We use several third-party contractors located throughout Asia for a portion of the assembly and testing of our products. We also rely on outside wafer foundries for a portion of the wafer fabrication of our analog and smart battery management products. Although we have reduced our dependence on third-party contractors over time, the disruption or termination of any of these sources could harm our business and operating results. Our use of third parties involves some reduction in our level of control over the portions of our business that we subcontract. Our future operating results could suffer if any third-party contractor were to experience financial, operations, production difficulties or situations when demand exceeds capacity, or if they were unable to maintain manufacturing yields, assembly and test yields and costs at approximately their current levels. In such case, we may not be able to qualify additional manufacturing sources for our products on a timely manner or at all, and such arrangements, if any, may not be on favorable terms to us.

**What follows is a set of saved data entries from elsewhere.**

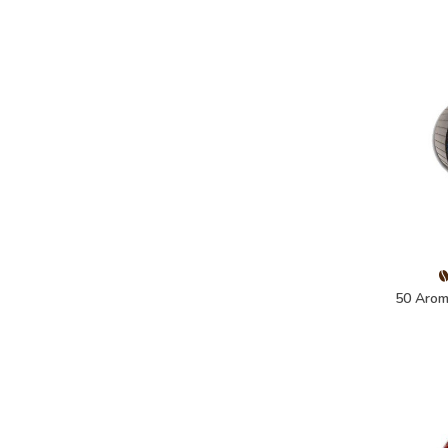
50 Arom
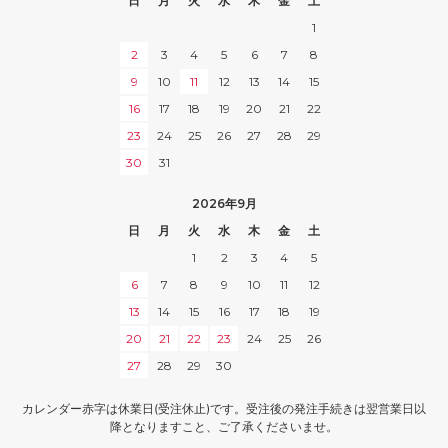
日
月
火
水
木
金
土
1
2
3
4
5
6
7
8
9
10
11
12
13
14
15
16
17
18
19
20
21
22
23
24
25
26
27
28
29
30
31
2026年9月
日
月
火
水
木
金
土
1
2
3
4
5
6
7
8
9
10
11
12
13
14
15
16
17
18
19
20
21
22
23
24
25
26
27
28
29
30
カレンダー赤字は休業日(受注休止)です。受注後の発注手続きは翌営業日以
降となりますこと、ご了承くださいませ。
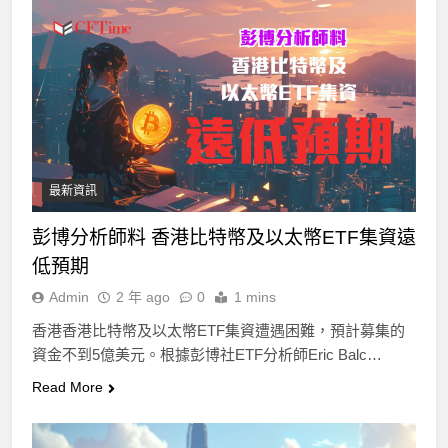
最新資訊
彭博分析師料 香港比特幣及以太幣ETF集資遠
低預期
Admin
2 年 ago
0
1 mins
香港香港比特幣及以太幣ETF集資遭遇困難，預計募集的
資金不到5億美元。根據彭博社ETF分析師Eric Balc…
Read More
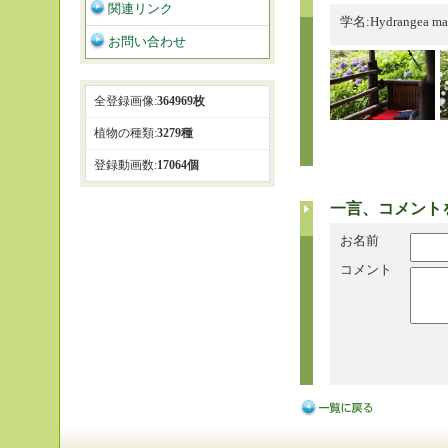
関連リンク
学名:Hydrangea ma
お問い合わせ
全登録画像:
364969枚
植物の種類:
3279種
登録動画数:
17064個
一言、コメント
お名前
コメント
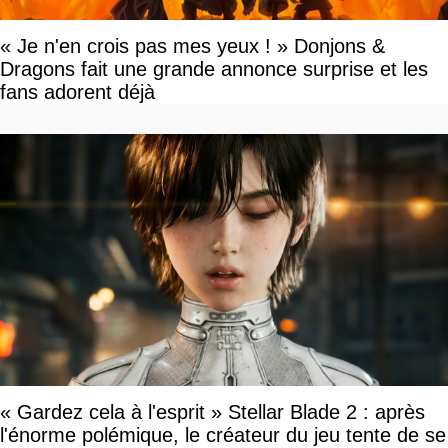
« Je n'en crois pas mes yeux ! » Donjons &
Dragons fait une grande annonce surprise et les
fans adorent déjà
« Gardez cela à l'esprit » Stellar Blade 2 : après
l'énorme polémique, le créateur du jeu tente de se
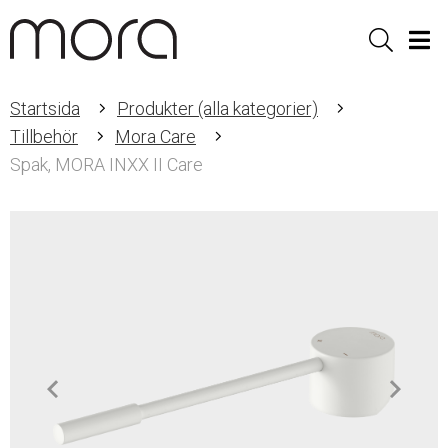
Sök
Men
Startsida
Produkter (alla kategorier)
Tillbehör
Mora Care
Spak, MORA INXX II Care
Item
1
of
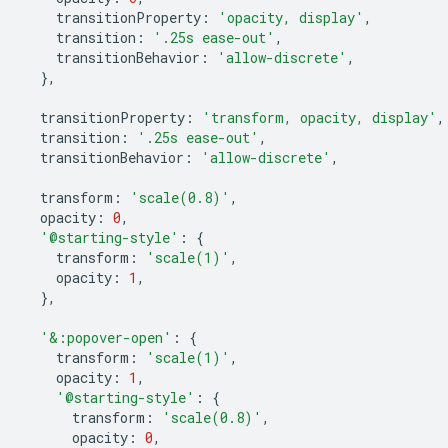
transitionProperty
:
'opacity, display'
,
transition
:
'.25s ease-out'
,
transitionBehavior
:
'allow-discrete'
,
},
transitionProperty
:
'transform, opacity, display'
,
transition
:
'.25s ease-out'
,
transitionBehavior
:
'allow-discrete'
,
transform
:
'scale(0.8)'
,
opacity
:
0
,
'@starting-style'
:
{
transform
:
'scale(1)'
,
opacity
:
1
,
},
'&:popover-open'
:
{
transform
:
'scale(1)'
,
opacity
:
1
,
'@starting-style'
:
{
transform
:
'scale(0.8)'
,
opacity
:
0
,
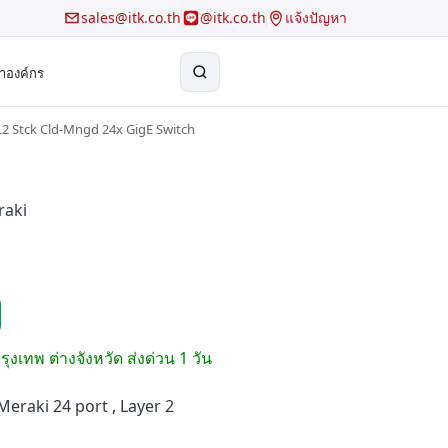
sales@itk.co.th
@itk.co.th
แจ้งปัญหา
้าองค์กร
2 Stck Cld-Mngd 24x GigE Switch
×
Search
raki
รุงเทพ ต่างจังหวัด ส่งด่วน 1 วัน
Meraki 24 port
,
Layer 2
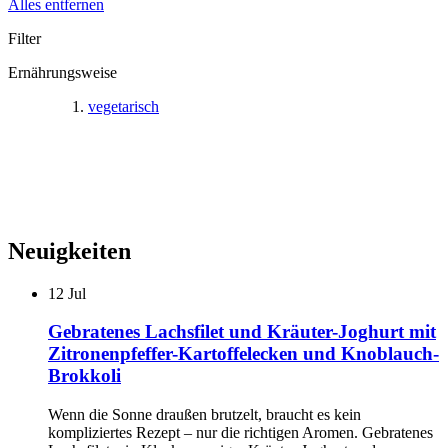
Alles entfernen
Filter
Ernährungsweise
vegetarisch
Neuigkeiten
12
Jul
Gebratenes Lachsfilet und Kräuter-Joghurt mit
Zitronenpfeffer-Kartoffelecken und Knoblauch-
Brokkoli
Wenn die Sonne draußen brutzelt, braucht es kein
kompliziertes Rezept – nur die richtigen Aromen. Gebratenes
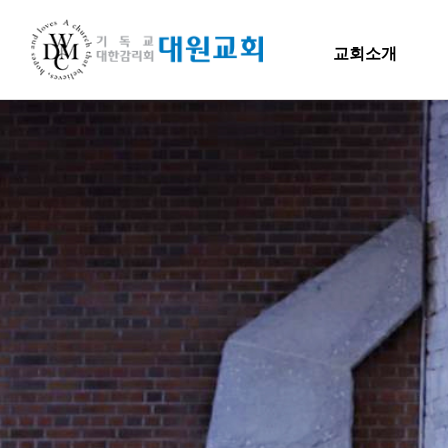
교회소개
교회소개
교회소개
말씀
담임목사 인사말
H
연혁
교회소개
주일
섬기는 이들
담임목사
담임목사 인사말
Hiel 
교역자
연혁
사역자
장로
1971~1996
예배 안내
2000~2009
차량 운행
2010~2019
오시는 길
2020~2023
섬기는 이들
담임목사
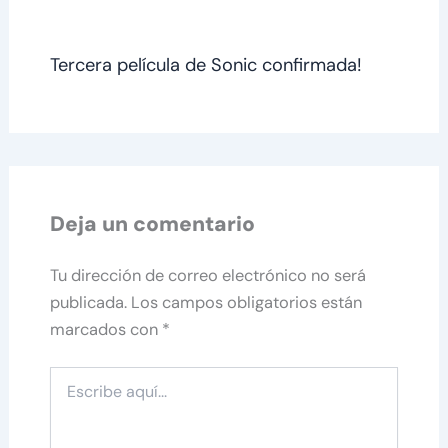
Tercera película de Sonic confirmada!
Deja un comentario
Tu dirección de correo electrónico no será
publicada.
Los campos obligatorios están
marcados con
*
Escribe
aquí...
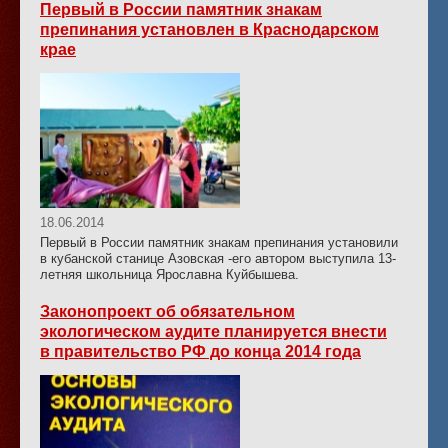
Первый в России памятник знакам
препинания установлен в Краснодарском
крае
18.06.2014
Первый в России памятник знакам препинания установили
в кубанской станице Азовская -его автором выступила 13-
летняя школьница Ярославна Куйбышева.
Законопроект об обязательном
экологическом аудите планируется внести
в правительство РФ до конца 2014 года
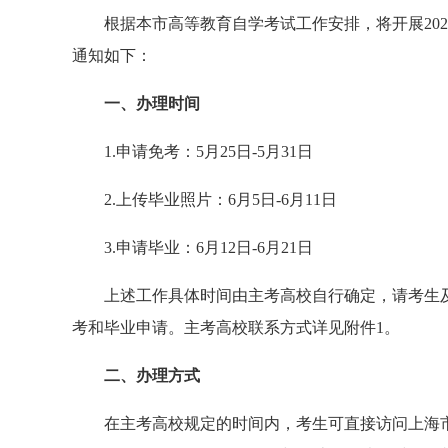
根据本市高等教育自学考试工作安排，将开展
202
通知如下：
一、办理时间
1.申请免考：5月25日-5月31日
2.上传毕业照片：6月5日-6月11日
3.申请毕业：6月12日-6月21日
上述工作具体时间由主考高校自行确定，请考生
考和毕业申请。主考高校联系方式详见附件
1。
二、办理方式
在主考高校规定的时间内，考生可直接访问上海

We may lose sales if our suppliers of raw materials and equipment fail to meet our needs.
Our semiconductor manufacturing operations require raw materials and equipment that must meet exacting standards. We generally have more than one source for these supplies, but there are only a limited number of suppliers capable of delivering various raw materials and equipment that meet our standards. In addition, the raw materials and equipment necessary for our business could become more difficult to obtain as worldwide use of semiconductors in product applications increases. We have experienced supply shortages from time to time in the past, and on occasion our suppliers have told us they need more time than expected to fill our orders or that they will no longer support certain equipment with updates or spare and replacements parts. An interruption of any raw materials or equipment sources, or the lack of supplier support for a particular piece of equipment, could harm our business.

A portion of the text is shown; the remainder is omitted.